Texto presentado en el "VIII Congresso Nacional de Bibliotecários Arquivistas e Documentalistas" celebrado en Mayo de 2004 en Estoril, Portugal y reproducido con autorización expresa del autor.
A presente comunicação visa sensibilizar os bibliotecários e os profissionais de bibliotecas para a necessidade de contemplar materiais de banda desenhada nas suas colecções. Neste sentido a comunicação procura em primeiro lugar mostrar que existe um vasto universo e um enorme potencial na banda desenhada, em segundo lugar pretende eliminar certos preconceitos ou estigmas que estão tradicionalmente ligados a esta forma de arte ou de simples comunicação (arte menor, sub literatura, forma de narração dirigida a um público infantil e juvenil, excesso de violência, etc.) e por último dar a conhecer uma série (não exaustiva) de questões relativas à cadeia documental que a Biblioteconomia tradicional não resolve ou para as quais os profissionais de bibliotecas não estão devidamente sensibilizados.
É, em primeiro lugar, um meio de expressão narrativo. Tal como na linguagem escrita a narrativa em banda desenha é sequencial, só que em vez de utilizar a palavra escrita como forma de expressão utiliza a imagem visual (com ou sem palavras a acompanhar). Assim, a banda desenhada é um meio de expressão (artístico, informativo ou científico) narrativo através de imagens sequenciais. Tal como sucede com a escrita a banda desenhada pode produzir livros de ficção (nomeadamente romances, aventuras, policial, histórica) ou de não ficção (biografias), pode elaborar manuais didácticos (para qualquer grau do ensino desde o básico ao superior), ensaios, teses e trabalhos académicos (no Japão já aconteceu serem apresentadas teses científicas na área da Economia em banda desenhada) ou reportagens. Pode também ser apresentada em forma de prosa ou de poesia. Tal como a escrita a banda desenhada pode ser dirigida a um público infantil, jovem ou adulto. Pode ser ainda dirigida a especialistas em áreas determinadas do conhecimento humano (Economia, Direito, Física, Ciências Documentais) ou ao grande público.

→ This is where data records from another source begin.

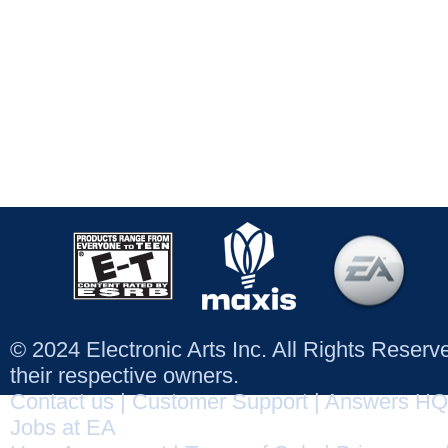
© 2024 Electronic Arts Inc. All Rights Reser
their respective owners.
Contact us
|
Customer Support
|
Answers HQ
Jobs at EA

O autor destas linhas, se tivesse talento suficiente, poderia perfeitamente apresentar este trabalho através de uma narrativa visual (não puramente escrita) ao público especialista constituído pela comunidade científica dos profissionais de bibliotecas e documentação, sem perder uma única linha do seu conteúdo, bem como o rigor científico ou a seriedade do mesmo. Tal como o texto escrito a banda desenhada socorre-se exactamente dos mesmos suportes físicos e a níveis idênticos: a monografia, o seriado (ou recurso contínuo), o documento electrónico e o analítico. Por fim, a banda desenhada não pode ser confundida com a obra ilustrada (nesta a narrativa não se desenvolve em imagens, são as imagens que acompanham a narrativa escrita). Não pode de igual modo ser confundida com a animação (a animação está para a banda desenhada tal o cinema está para a escrita), nem pode por último ser confundida com o cartoon ou a caricatura (em que se utiliza a uma só imagem ou ilustração para fazer sátira).

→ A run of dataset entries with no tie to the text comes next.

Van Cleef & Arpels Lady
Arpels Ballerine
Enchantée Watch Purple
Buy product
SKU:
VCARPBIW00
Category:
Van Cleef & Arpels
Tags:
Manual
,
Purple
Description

A banda desenhada é contudo um meio de expressão que ainda não encontrou pleno reconhecimento pela sociedade, tanto ao nível do establishment cultural como ao nível científico.
A este meio de expressão tem estado sempre associado um certo estigma infantilizante (pouco sério) que a impede de ser plenamente reconhecida. Estigma esse que resulta do facto de a maioria das publicações que utilizam este meio de expressão narrativo se dirigirem (tanto historicamente como nos nossos dias) a um público jovem.
Assim, enquanto o mundo da cultura é dominado pelo quarteto da literatura, música, cinema e artes plásticas (pintura e escultura). O mundo da produção científica é dominado unicamente pela escrita (temos a título de exemplo as normas impostas para a apresentação de comunicações neste congresso).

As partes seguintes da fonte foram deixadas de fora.